Instructions to follow – The answer must consist of each line below that contains the string "Правила".

Dataset excerpts –
++++++++

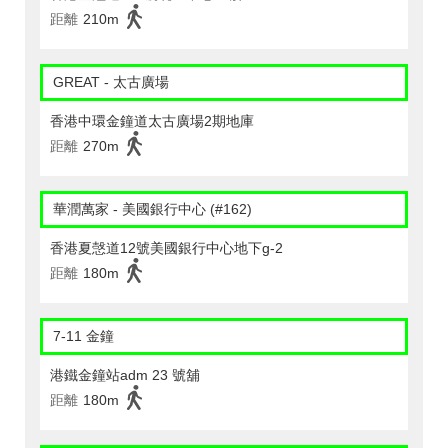
距離
210m
GREAT - 太古廣場
香港中環金鐘道太古廣場2期地庫
距離
270m
華潤萬家 - 美國銀行中心 (#162)
香港夏愨道12號美國銀行中心地下g-2
距離
180m
7-11 金鐘
港鐵金鐘站adm 23 號舖
距離
180m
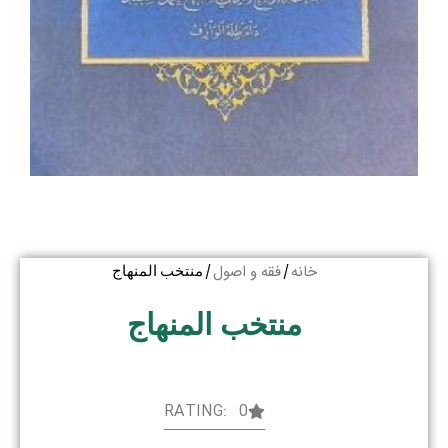
خانه
فقه و اصول
/
/ منتخب المنهاج
منتخب المنهاج
RATING: 0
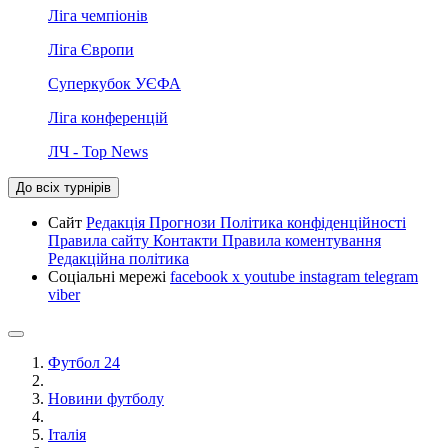
Ліга чемпіонів
Ліга Європи
Суперкубок УЄФА
Ліга конференцій
ЛЧ - Top News
До всіх турнірів
Сайт
Редакція
Прогнози
Політика конфіденційності
Правила сайту
Контакти
Правила коментування
Редакційна політика
Соціальні мережі
facebook
x
youtube
instagram
telegram
viber
Футбол 24
Новини футболу
Італія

++++++++

Exercise result –
Правила сайту
Правила коментування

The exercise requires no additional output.